## THE PROBLEM
I need only the number of lines in this data that contain the string "every".

Collected data entries
····················

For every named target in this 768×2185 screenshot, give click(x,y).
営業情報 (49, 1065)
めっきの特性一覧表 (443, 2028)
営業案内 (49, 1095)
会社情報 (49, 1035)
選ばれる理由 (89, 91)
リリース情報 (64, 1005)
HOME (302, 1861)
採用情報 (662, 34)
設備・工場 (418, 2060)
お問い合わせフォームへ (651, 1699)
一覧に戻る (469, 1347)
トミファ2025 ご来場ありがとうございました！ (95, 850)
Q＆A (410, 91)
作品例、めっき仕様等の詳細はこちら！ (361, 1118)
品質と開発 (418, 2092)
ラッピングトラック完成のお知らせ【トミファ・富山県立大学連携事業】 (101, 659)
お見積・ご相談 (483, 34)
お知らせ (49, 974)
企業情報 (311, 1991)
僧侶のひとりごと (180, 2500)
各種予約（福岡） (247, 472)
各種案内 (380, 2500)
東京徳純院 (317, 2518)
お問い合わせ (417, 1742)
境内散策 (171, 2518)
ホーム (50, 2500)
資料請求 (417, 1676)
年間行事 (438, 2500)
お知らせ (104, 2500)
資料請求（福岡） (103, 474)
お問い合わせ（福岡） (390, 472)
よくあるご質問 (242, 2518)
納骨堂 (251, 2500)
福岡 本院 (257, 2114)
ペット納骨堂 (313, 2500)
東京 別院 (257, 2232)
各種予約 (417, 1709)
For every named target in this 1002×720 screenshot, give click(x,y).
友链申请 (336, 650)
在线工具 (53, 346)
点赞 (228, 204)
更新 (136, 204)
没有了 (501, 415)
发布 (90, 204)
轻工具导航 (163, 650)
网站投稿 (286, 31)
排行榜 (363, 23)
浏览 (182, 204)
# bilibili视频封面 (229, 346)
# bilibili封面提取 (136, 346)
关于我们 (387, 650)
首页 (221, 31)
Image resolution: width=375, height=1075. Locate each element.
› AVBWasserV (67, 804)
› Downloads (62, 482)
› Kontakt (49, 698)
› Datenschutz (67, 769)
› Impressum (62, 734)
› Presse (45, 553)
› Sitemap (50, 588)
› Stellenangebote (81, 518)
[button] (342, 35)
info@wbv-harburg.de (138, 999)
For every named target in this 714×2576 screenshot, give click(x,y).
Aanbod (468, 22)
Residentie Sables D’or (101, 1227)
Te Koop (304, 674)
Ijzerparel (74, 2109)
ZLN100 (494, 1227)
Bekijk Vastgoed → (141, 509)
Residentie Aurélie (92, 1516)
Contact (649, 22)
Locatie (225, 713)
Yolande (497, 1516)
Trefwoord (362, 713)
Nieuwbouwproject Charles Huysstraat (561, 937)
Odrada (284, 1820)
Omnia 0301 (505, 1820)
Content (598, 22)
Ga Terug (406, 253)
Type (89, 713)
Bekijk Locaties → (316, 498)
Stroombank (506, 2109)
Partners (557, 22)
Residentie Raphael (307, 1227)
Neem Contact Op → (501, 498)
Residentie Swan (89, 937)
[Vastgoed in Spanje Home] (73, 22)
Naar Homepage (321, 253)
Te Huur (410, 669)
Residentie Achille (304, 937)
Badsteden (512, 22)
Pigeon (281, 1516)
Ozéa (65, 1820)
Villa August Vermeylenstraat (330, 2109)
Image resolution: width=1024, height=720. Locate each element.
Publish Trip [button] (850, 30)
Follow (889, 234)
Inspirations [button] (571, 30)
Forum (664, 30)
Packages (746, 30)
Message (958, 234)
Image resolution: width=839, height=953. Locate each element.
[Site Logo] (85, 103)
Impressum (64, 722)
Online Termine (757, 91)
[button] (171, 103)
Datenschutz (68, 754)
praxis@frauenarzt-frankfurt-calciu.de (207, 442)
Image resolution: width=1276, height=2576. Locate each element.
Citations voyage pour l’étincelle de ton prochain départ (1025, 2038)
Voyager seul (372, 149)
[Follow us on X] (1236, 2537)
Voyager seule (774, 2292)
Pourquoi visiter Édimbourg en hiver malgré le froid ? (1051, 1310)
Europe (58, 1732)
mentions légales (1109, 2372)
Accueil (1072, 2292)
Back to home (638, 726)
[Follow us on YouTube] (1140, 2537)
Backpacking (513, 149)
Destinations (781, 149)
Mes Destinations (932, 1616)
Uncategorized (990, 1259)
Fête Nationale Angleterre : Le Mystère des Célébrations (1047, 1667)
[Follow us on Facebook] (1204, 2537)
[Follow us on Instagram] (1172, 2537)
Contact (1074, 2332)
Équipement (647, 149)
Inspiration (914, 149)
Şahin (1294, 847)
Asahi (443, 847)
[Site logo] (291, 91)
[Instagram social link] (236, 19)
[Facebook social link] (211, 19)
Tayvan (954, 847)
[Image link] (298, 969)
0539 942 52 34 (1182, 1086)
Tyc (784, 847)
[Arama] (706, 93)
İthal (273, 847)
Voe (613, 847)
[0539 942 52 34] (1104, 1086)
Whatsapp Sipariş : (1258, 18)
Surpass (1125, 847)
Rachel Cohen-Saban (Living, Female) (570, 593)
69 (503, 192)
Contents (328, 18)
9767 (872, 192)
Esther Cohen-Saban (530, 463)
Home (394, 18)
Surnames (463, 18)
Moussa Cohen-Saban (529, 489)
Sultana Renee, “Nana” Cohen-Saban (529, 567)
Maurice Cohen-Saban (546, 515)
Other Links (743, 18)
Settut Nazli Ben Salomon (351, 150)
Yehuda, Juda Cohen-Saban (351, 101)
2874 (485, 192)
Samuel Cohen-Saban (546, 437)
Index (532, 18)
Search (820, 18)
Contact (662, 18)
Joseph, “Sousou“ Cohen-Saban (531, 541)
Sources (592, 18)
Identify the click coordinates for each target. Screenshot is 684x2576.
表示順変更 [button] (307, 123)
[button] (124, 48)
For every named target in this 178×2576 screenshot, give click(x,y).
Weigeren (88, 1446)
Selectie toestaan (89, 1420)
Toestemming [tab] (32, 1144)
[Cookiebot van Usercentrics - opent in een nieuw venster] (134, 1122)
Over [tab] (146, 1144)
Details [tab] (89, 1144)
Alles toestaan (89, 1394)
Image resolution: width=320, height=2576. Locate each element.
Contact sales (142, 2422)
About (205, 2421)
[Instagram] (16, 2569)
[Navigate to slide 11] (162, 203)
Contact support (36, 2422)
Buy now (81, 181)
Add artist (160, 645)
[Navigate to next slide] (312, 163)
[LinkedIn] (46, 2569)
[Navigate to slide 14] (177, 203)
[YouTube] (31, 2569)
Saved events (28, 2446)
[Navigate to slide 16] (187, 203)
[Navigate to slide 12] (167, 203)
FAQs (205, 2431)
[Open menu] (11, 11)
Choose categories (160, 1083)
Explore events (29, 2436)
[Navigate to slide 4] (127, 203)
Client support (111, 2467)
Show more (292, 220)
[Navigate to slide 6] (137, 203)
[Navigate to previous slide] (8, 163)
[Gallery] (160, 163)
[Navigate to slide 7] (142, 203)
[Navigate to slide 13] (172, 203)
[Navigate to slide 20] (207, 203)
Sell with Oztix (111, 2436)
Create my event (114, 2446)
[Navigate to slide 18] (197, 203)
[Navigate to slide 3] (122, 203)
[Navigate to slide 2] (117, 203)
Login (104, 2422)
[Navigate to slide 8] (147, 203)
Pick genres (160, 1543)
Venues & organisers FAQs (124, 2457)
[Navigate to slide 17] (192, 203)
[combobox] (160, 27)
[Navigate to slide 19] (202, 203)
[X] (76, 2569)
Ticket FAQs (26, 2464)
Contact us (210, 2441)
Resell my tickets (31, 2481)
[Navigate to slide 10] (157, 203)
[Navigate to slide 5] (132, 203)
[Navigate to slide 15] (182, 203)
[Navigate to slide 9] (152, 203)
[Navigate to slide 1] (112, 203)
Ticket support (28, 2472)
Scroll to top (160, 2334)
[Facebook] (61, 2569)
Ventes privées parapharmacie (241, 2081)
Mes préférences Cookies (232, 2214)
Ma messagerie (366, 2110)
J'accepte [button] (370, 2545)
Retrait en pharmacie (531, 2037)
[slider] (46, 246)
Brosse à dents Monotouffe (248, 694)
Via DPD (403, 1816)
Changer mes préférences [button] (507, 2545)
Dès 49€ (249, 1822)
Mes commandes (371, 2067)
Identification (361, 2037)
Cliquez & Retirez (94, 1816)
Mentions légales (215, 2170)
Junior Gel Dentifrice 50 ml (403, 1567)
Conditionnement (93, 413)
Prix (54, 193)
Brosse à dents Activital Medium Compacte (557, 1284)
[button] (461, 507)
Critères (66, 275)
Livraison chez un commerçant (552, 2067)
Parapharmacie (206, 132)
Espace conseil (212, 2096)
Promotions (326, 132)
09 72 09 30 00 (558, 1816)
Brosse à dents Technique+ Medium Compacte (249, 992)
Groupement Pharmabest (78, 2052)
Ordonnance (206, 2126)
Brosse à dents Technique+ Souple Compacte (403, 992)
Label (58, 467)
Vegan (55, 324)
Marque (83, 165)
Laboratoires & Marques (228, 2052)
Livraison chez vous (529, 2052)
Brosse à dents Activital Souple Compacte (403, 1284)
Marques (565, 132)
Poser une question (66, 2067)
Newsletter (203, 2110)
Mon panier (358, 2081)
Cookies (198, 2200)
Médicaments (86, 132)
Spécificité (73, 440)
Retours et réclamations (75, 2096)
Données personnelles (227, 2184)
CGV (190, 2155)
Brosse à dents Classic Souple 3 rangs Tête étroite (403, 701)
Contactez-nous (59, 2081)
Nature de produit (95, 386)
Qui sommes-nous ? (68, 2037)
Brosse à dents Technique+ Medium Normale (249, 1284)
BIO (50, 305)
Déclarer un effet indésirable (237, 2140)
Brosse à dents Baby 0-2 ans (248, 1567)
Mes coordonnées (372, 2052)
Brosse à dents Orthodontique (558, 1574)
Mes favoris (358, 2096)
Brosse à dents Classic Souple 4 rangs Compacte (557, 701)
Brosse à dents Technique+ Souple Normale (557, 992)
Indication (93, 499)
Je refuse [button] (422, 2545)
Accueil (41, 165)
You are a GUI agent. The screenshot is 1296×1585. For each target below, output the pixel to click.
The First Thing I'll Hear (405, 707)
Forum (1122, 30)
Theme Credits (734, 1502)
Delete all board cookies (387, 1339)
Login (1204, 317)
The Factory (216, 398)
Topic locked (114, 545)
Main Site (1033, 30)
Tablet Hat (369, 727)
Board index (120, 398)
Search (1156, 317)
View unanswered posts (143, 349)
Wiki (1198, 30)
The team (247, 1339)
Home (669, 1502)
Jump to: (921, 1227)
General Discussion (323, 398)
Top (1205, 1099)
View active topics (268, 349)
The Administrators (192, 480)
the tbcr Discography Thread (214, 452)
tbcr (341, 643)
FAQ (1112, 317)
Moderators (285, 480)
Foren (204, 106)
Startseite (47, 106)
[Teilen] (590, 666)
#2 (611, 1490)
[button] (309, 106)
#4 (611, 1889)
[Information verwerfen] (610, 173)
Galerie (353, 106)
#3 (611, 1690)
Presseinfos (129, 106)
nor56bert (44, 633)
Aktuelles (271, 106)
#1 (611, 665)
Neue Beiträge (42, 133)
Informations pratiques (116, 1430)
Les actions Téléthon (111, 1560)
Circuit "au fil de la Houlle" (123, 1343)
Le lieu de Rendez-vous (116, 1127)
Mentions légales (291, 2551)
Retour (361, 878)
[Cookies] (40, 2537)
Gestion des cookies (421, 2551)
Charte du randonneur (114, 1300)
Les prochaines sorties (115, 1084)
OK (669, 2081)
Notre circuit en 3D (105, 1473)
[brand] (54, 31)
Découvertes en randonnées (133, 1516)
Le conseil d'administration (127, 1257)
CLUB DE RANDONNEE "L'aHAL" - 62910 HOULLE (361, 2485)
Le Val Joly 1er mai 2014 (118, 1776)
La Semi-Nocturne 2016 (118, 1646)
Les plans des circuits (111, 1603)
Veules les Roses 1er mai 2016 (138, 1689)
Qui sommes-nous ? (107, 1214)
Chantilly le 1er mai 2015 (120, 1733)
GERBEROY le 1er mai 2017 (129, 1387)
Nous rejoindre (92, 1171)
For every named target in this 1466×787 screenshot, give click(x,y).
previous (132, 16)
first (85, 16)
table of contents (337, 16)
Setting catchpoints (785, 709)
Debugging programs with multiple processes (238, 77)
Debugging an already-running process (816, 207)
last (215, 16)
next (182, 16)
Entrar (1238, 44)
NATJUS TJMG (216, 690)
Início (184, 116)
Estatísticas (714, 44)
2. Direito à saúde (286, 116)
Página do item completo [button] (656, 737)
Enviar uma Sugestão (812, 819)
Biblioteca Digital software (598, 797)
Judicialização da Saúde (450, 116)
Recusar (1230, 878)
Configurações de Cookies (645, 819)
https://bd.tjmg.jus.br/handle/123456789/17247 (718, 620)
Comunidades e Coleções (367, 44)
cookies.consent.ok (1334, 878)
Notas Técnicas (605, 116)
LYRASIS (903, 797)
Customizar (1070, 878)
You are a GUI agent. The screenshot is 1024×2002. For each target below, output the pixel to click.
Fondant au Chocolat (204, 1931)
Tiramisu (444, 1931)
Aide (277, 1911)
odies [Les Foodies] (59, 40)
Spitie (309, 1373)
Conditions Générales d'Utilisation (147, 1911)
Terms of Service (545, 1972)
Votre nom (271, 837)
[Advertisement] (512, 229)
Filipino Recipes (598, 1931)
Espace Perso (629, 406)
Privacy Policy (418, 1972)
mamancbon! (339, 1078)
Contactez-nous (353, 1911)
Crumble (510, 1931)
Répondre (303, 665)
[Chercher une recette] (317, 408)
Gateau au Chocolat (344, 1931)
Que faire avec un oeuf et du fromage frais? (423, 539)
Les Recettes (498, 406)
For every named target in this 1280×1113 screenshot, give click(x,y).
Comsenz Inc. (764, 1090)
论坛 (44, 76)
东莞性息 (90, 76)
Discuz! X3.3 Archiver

····················

## RESULT OF THIS TASK
6